Don't believe the multitasking hype,
scientists say. New research shows that we humans aren't as good as we think we are at doing several things at once.
But it also highlights a human skill that gave us an evolutionary edge.
As technology allows people to do more tasks at the same time,
the myth that we can multi-task has never been stronger.
But researchers say it's still a myth - and
they have the data to prove it.
Humans, they say,
don't do lots of things simultaneously. Instead, we switch our attention from task to task extremely quickly.
A case example, researchers say, is a group of people who focus not on a BlackBerry but on a blueberry - as in pancakes.
Diner Cook: A Task Master
To make it as a short-order cook, you must be able to keep a half-dozen orders in your head while cracking eggs, flipping pancakes, working the counter, and refilling coffee cups.
And at a restaurant like the Tastee Diner, in Bethesda, Md., the orders come in verbally, not on a ticket.
Chocolate chip pancakes, scrambled with sausage, order of french fries, rye toast - they're small tasks.

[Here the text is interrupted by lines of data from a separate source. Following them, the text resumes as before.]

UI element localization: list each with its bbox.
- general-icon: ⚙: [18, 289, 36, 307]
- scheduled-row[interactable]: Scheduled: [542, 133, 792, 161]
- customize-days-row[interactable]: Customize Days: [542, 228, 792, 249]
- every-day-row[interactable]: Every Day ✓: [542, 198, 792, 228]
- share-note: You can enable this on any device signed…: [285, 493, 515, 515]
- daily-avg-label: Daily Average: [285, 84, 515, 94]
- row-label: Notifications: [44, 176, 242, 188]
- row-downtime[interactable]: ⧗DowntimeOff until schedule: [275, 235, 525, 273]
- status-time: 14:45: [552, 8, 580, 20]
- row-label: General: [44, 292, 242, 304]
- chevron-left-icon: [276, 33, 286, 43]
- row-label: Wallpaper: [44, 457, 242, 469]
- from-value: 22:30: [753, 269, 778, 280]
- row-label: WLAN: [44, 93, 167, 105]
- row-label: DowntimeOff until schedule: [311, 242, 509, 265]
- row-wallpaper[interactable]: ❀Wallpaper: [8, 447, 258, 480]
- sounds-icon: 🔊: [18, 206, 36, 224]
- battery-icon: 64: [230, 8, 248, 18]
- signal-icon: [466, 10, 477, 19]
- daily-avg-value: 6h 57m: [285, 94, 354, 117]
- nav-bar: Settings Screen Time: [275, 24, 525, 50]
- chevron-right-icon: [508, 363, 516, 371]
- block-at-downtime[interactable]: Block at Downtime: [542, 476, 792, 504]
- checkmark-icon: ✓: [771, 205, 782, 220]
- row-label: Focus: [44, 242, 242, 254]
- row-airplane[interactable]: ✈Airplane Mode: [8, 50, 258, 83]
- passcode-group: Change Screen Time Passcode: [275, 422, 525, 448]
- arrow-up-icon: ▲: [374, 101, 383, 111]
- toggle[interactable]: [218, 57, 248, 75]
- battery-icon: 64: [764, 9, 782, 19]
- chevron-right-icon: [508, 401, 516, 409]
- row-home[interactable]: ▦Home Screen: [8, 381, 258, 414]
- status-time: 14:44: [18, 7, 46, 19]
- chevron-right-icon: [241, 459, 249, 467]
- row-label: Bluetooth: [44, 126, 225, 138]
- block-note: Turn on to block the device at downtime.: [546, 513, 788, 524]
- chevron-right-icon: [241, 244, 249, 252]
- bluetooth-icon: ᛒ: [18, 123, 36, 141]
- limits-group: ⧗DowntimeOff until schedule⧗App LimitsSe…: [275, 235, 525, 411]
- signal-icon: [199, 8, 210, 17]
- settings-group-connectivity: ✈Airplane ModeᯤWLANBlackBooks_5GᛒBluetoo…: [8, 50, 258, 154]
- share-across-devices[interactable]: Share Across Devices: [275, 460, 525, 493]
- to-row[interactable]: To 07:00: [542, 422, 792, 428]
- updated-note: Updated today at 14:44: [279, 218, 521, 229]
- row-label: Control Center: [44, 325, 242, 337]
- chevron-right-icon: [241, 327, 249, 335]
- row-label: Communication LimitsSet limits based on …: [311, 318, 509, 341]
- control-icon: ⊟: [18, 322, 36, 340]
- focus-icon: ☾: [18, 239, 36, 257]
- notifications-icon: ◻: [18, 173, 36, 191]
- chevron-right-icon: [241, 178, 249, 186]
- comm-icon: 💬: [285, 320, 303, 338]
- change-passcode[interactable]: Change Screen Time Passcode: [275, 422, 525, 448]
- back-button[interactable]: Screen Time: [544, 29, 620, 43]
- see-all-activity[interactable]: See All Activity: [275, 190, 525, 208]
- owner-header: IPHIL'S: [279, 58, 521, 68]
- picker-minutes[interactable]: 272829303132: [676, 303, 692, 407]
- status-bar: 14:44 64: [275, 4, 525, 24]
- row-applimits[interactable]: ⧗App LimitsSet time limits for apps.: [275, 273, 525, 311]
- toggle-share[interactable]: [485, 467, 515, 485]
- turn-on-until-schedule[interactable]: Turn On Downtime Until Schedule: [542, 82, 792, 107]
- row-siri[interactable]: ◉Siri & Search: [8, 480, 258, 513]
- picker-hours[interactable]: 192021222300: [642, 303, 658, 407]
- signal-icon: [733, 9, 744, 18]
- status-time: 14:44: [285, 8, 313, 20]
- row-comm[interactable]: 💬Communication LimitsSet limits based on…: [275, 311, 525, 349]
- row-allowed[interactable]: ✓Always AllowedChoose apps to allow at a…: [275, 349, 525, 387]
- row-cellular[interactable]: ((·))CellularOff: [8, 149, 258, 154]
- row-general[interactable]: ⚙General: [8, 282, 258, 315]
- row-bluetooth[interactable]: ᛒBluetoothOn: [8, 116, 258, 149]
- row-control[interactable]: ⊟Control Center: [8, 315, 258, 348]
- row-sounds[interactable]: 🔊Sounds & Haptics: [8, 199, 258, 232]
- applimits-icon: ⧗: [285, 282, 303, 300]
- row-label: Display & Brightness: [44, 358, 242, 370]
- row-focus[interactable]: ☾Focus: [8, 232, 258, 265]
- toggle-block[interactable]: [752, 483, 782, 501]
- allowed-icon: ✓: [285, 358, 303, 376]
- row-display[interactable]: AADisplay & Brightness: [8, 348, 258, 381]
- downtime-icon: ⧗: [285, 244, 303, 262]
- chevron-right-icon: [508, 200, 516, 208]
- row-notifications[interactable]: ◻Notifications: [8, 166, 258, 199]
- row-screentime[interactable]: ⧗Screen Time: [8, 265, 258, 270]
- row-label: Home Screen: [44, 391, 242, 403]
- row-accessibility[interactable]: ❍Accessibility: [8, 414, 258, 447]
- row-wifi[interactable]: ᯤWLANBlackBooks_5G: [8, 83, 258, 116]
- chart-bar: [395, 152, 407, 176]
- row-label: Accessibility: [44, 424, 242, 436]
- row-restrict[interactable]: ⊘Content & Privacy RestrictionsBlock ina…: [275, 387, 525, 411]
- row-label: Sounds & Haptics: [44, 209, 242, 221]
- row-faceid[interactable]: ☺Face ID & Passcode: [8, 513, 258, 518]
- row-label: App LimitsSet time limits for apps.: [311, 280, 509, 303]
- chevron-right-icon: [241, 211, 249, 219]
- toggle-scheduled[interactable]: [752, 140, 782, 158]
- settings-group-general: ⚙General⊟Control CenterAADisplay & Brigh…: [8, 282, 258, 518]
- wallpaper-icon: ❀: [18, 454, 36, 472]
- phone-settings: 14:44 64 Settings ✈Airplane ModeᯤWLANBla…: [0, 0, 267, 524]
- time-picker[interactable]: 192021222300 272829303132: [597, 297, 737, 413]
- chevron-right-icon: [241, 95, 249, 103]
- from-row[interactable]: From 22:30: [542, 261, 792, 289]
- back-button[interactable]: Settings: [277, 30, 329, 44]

On a busy day, though, they add up to a tough job for Shawn Swinson.
"My first month here, I was ready to walk out the door," he said.
Asked what it feels like when he's in the middle of rush hour, Swinson said, "Like you're in an insane asylum. It's almost unbearable."
Swinson has learned to handle the pressure. He's an island of calm, even when the orders are flying. But Swinson's boss, manager Frank Long, says very few people can keep up without losing their cool.
"It's singularly the most difficult job in this type of operation," Long said. "Four cooks. Five waitresses. Bus staff. Host. Getting them in and out."
Speed and accuracy are at a premium - especially when the customers are multitasking, too. Lunchtime is the worst, Long said.
"People may have an errand to run. Maybe go to the bank and pick up dry cleaning, and eat. All within an hour, whatever time they have."
It's all part of life these days. We
answer e-mails while yapping on the phone. We schedule appointments while driving and listening to the radio. And it seems as if we're focusing on all these tasks simultaneously,
as if we've become true masters of doing 10 things at once.
But, brain researchers say, that's not really the case.
Multitasking: A Human Delusion?
"People can't multitask very well, and when people say they can, they're deluding themselves,"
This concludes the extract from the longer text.